The BH procedure works by:

  1. Sort p-values: \(p_{(1)} \leq p_{(2)} \leq \ldots \leq p_{(m)}\)
  2. Find threshold: \(k = \max\{i : p_{(i)} \leq \frac{i \alpha}{m}\}\)
  3. Reject hypotheses: \(H_{(1)}, \ldots, H_{(k)}\)
# Demonstrate the BH algorithm step-by-step
import numpy as np

def demonstrate_bh_algorithm(p_values, alpha=0.05):
    """Show step-by-step Benjamini-Hochberg procedure."""

    m = len(p_values)

    # Step 1: Sort p-values and keep track of original indices
    sorted_indices = np.argsort(p_values)
    sorted_p_values = np.array(p_values)[sorted_indices]

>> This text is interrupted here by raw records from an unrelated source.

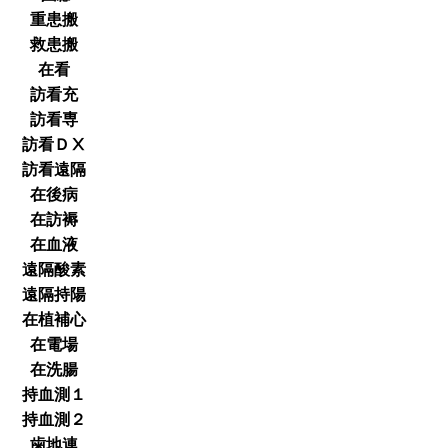
重患搬
救患搬
在看
訪看充
訪看専
訪看ＤⅩ
訪看遠隔
在後病
在訪褥
在血液
遠隔酸素
遠隔持陽
在植補心
在電場
在洗腸
持血測１
持血測２
歯地連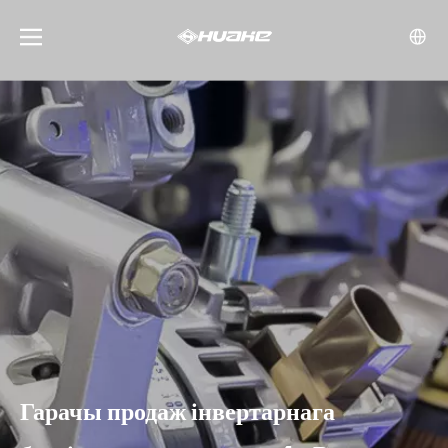
Гарачы продаж інвертарнага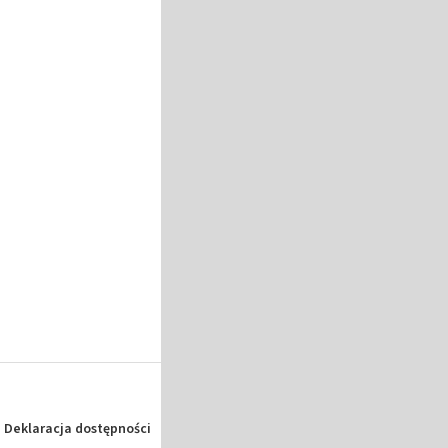
Deklaracja dostępności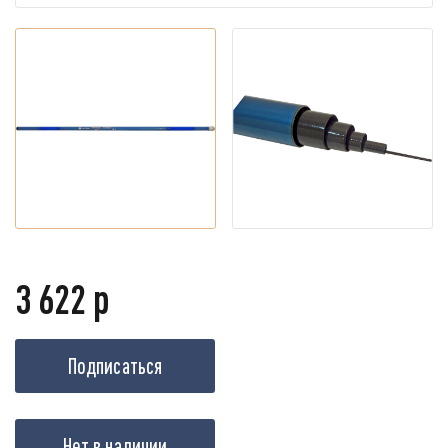
3 622 р
Подписаться
Нет в наличии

    print("Step 1: Sorted p-values")
    for i, (idx, p_val) in enumerate(zip(sorted_indices, sorted_p_values)):
        print(f"  Rank {i+1}: p_{{{idx+1}}} = {p_val:.4f}")

    # Step 2: Calculate BH thresholds
    print(f"\nStep 2: BH thresholds (α={alpha})")
    bh_thresholds = [(i+1) * alpha / m for i in range(m)]

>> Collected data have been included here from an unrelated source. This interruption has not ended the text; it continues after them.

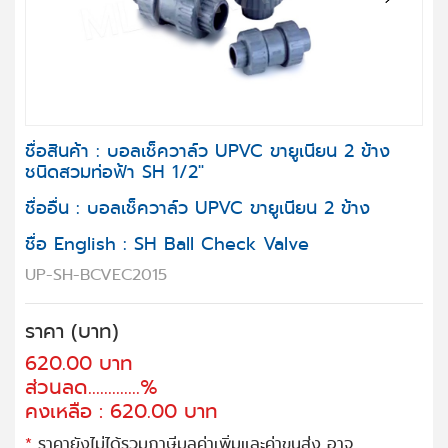
Next
ชื่อสินค้า : บอลเช็ควาล์ว UPVC ขายูเนียน 2 ข้าง
ชนิดสวมท่อฟ้า SH
1/2"
ชื่ออื่น : บอลเช็ควาล์ว UPVC ขายูเนียน 2 ข้าง
ชื่อ English : SH Ball Check Valve
UP-SH-BCVEC2015
ราคา (บาท)
620.00 บาท
ส่วนลด.............%
คงเหลือ : 620.00 บาท
*
ราคายังไม่ได้รวมภาษีมูลค่าเพิ่มและค่าขนส่ง อาจ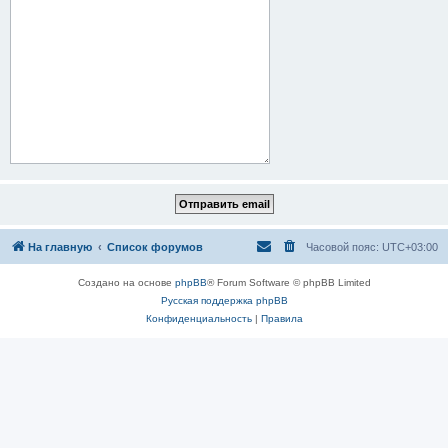
На главную
Список форумов
Часовой пояс:
UTC+03:00
Создано на основе
phpBB
® Forum Software © phpBB Limited
Русская поддержка phpBB
Конфиденциальность
|
Правила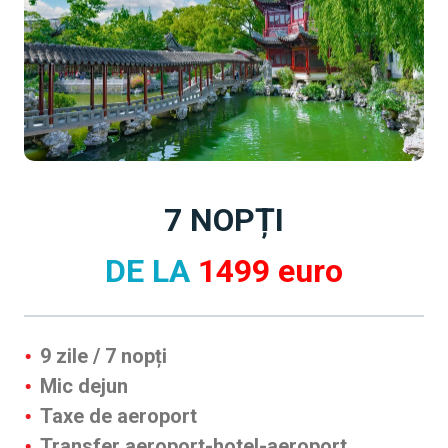
7 NOPȚI
DE LA
1499 euro
9 zile / 7 nopți
Mic dejun
Taxe de aeroport
Transfer aeroport-hotel-aeroport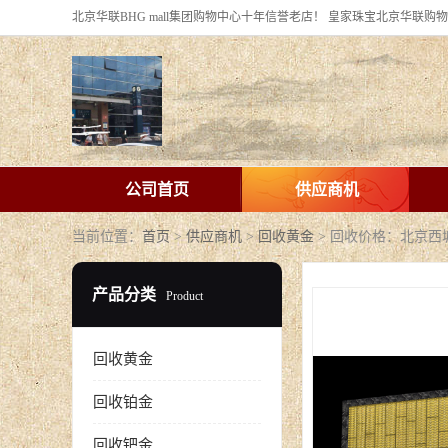
公司首页
供应商机
当前位置：
首页
>
供应商机
>
回收黄金
> 回收价格：北京
产品分类
Product
回收黄金
回收铂金
回收钯金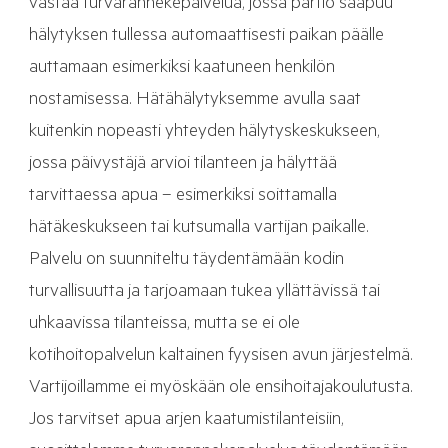
vastaa turvarannekepalvelua, jossa partio saapuu
hälytyksen tullessa automaattisesti paikan päälle
auttamaan esimerkiksi kaatuneen henkilön
nostamisessa. Hätähälytyksemme avulla saat
kuitenkin nopeasti yhteyden hälytyskeskukseen,
jossa päivystäjä arvioi tilanteen ja hälyttää
tarvittaessa apua – esimerkiksi soittamalla
hätäkeskukseen tai kutsumalla vartijan paikalle.
Palvelu on suunniteltu täydentämään kodin
turvallisuutta ja tarjoamaan tukea yllättävissä tai
uhkaavissa tilanteissa, mutta se ei ole
kotihoitopalvelun kaltainen fyysisen avun järjestelmä.
Vartijoillamme ei myöskään ole ensihoitajakoulutusta.
Jos tarvitset apua arjen kaatumistilanteisiin,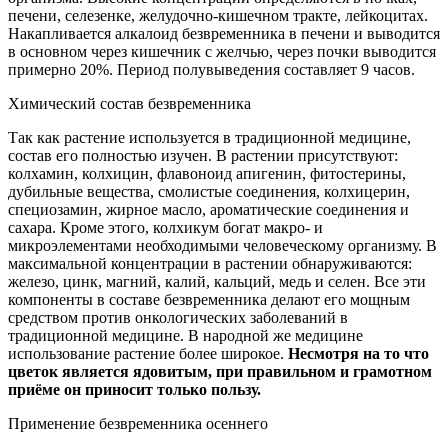
печени, селезенке, желудочно-кишечном тракте, лейкоцитах.
Накапливается алкалоид безвременника в печени и выводится
в основном через кишечник с желчью, через почки выводится
примерно 20%. Период полувыведения составляет 9 часов.
Химический состав безвременника
Так как растение используется в традиционной медицине,
состав его полностью изучен. В растении присутствуют:
колхамин, колхицин, флавоноид апигенин, фитостерины,
дубильные вещества, смолистые соединения, колхицерин,
специозамин, жирное масло, ароматические соединения и
сахара. Кроме этого, колхикум богат макро- и
микроэлементами необходимыми человеческому организму. В
максимальной концентрации в растении обнаруживаются:
железо, цинк, магний, калий, кальций, медь и селен. Все эти
компоненты в составе безвременника делают его мощным
средством против онкологических заболеваний в
традиционной медицине. В народной же медицине
использование растение более широкое.
Несмотря на то что
цветок является ядовитым, при правильном и грамотном
приёме он приносит только пользу.
Применение безвременника осеннего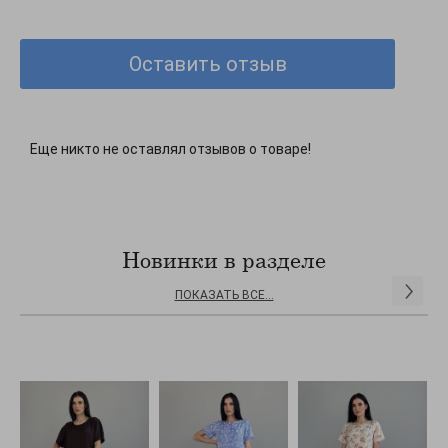
З кожним розміром об’єм збільшується на 4 см.
Декорирование: Однотонные модели
Фасон платья: Нарядные платья
Оставить отзыв
Стиль: Нарядный
Еще никто не оставлял отзывов о товаре!
Новинки в разделе
ПОКАЗАТЬ ВСЕ...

    significant_up_to = -1
    for i, (p_val, threshold) in enumerate(zip(sorted_p_values, bh_thresholds)):
        is_significant = p_val <= threshold
        print(f"  Rank {i+1}: p={p_val:.4f} vs {threshold:.4f}{'✓' if is_significant else '✗'}")

        if is_significant:
            significant_up_to = i

    # Step 3: Determine rejections
    print(f"\nStep 3: Rejections")
    if significant_up_to >= 0:
        print(f"Reject first {significant_up_to + 1} sorted hypotheses")
        rejected_indices = sorted_indices[:significant_up_to + 1]
        print(f"Original indices rejected: {sorted(rejected_indices + 1)}")
    else:
        print("No rejections")
        rejected_indices = []

    return rejected_indices

# Example usage
p_vals = [0.001, 0.02, 0.15, 0.03, 0.8, 0.005]
demonstrate_bh_algorithm(p_vals, alpha=0.1)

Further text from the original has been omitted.